WHAT THIS TASK INVOLVES — Repeat the data below in full. Pictures must not be part of the copy.

DATA TO EXAMINE —
========================================
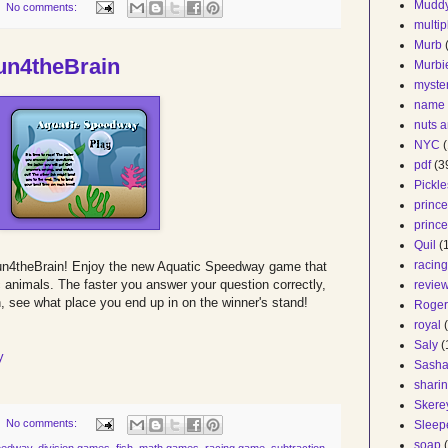
Mudd
No comments:
multip
Murb
n4theBrain
Murbi
myste
name
nuts a
NYC
(
pdf
(3
Pickle
prince
prince
Quil
(
racin
un4theBrain! Enjoy the new Aquatic Speedway game that
c animals. The faster you answer your question correctly,
revie
en, see what place you end up in on the winner's stand!
Roger
royal
Saly
(
y
Sash
shari
Skere
No comments:
Sleep
soap
eedway
,
division games
,
fish
,
math games
,
racing game
,
subtraction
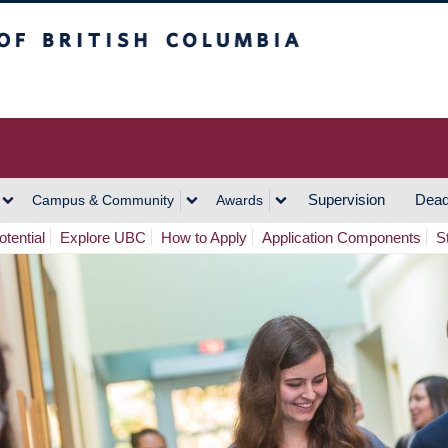
h Columbia
Vancouver Campus
Supervision
Dead
Campus & Community
Awards
tential
Explore UBC
How to Apply
Application Components
S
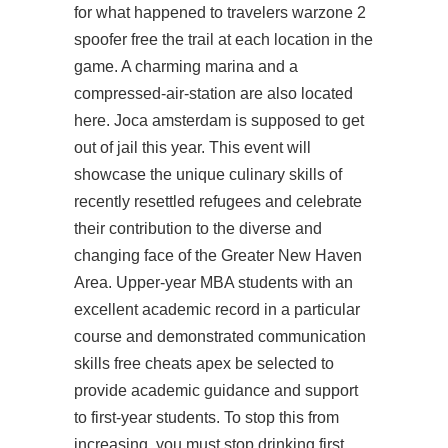
for what happened to travelers warzone 2
spoofer free the trail at each location in the
game. A charming marina and a
compressed-air-station are also located
here. Joca amsterdam is supposed to get
out of jail this year. This event will
showcase the unique culinary skills of
recently resettled refugees and celebrate
their contribution to the diverse and
changing face of the Greater New Haven
Area. Upper-year MBA students with an
excellent academic record in a particular
course and demonstrated communication
skills free cheats apex be selected to
provide academic guidance and support
to first-year students. To stop this from
increasing, you must stop drinking first.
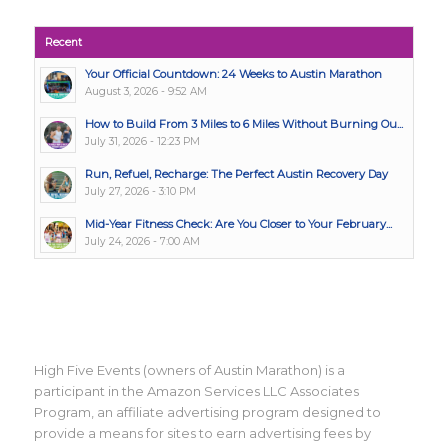
Recent
Your Official Countdown: 24 Weeks to Austin Marathon
August 3, 2026 - 9:52 AM
How to Build From 3 Miles to 6 Miles Without Burning Ou...
July 31, 2026 - 12:23 PM
Run, Refuel, Recharge: The Perfect Austin Recovery Day
July 27, 2026 - 3:10 PM
Mid-Year Fitness Check: Are You Closer to Your February...
July 24, 2026 - 7:00 AM
High Five Events (owners of Austin Marathon) is a
participant in the Amazon Services LLC Associates
Program, an affiliate advertising program designed to
provide a means for sites to earn advertising fees by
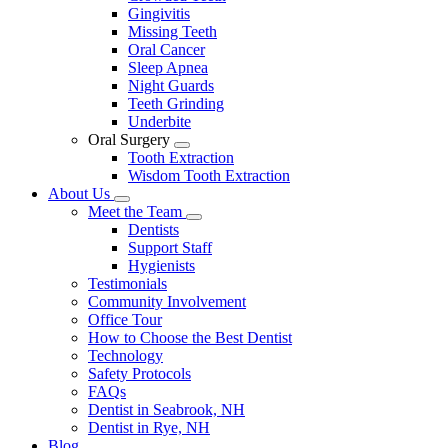
Gingivitis
Missing Teeth
Oral Cancer
Sleep Apnea
Night Guards
Teeth Grinding
Underbite
Oral Surgery
Toggle
Tooth Extraction
Dropdown
Wisdom Tooth Extraction
About Us
Toggle
Meet the Team
Dropdown
Toggle
Dentists
Dropdown
Support Staff
Hygienists
Testimonials
Community Involvement
Office Tour
How to Choose the Best Dentist
Technology
Safety Protocols
FAQs
Dentist in Seabrook, NH
Dentist in Rye, NH
Blog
========================================
SOLUTION —
Mudd
No comments:
multip
Murb
n4theBrain
Murbi
myste
name
nuts a
NYC
(
pdf
(3
Pickle
prince
prince
Quil
(
racin
un4theBrain! Enjoy the new Aquatic Speedway game that
c animals. The faster you answer your question correctly,
revie
en, see what place you end up in on the winner's stand!
Roger
royal
Saly
(
y
Sash
shari
Skere
No comments:
Sleep
soap
eedway
,
division games
,
fish
,
math games
,
racing game
,
subtraction
h Columbia
Vancouver Campus
Supervision
Dead
Campus & Community
Awards
tential
Explore UBC
How to Apply
Application Components
S
for what happened to travelers warzone 2
spoofer free the trail at each location in the
game. A charming marina and a
compressed-air-station are also located
here. Joca amsterdam is supposed to get
out of jail this year. This event will
showcase the unique culinary skills of
recently resettled refugees and celebrate
their contribution to the diverse and
changing face of the Greater New Haven
Area. Upper-year MBA students with an
excellent academic record in a particular
course and demonstrated communication
skills free cheats apex be selected to
provide academic guidance and support
to first-year students. To stop this from
increasing, you must stop drinking first.
Recent
Your Official Countdown: 24 Weeks to Austin Marathon
August 3, 2026 - 9:52 AM
How to Build From 3 Miles to 6 Miles Without Burning Ou...
July 31, 2026 - 12:23 PM
Run, Refuel, Recharge: The Perfect Austin Recovery Day
July 27, 2026 - 3:10 PM
Mid-Year Fitness Check: Are You Closer to Your February...
July 24, 2026 - 7:00 AM
High Five Events (owners of Austin Marathon) is a
participant in the Amazon Services LLC Associates
Program, an affiliate advertising program designed to
provide a means for sites to earn advertising fees by
Gingivitis
Missing Teeth
Oral Cancer
Sleep Apnea
Night Guards
Teeth Grinding
Underbite
Oral Surgery
Toggle
Tooth Extraction
Dropdown
Wisdom Tooth Extraction
About Us
Toggle
Meet the Team
Dropdown
Toggle
Dentists
Dropdown
Support Staff
Hygienists
Testimonials
Community Involvement
Office Tour
How to Choose the Best Dentist
Technology
Safety Protocols
FAQs
Dentist in Seabrook, NH
Dentist in Rye, NH
Blog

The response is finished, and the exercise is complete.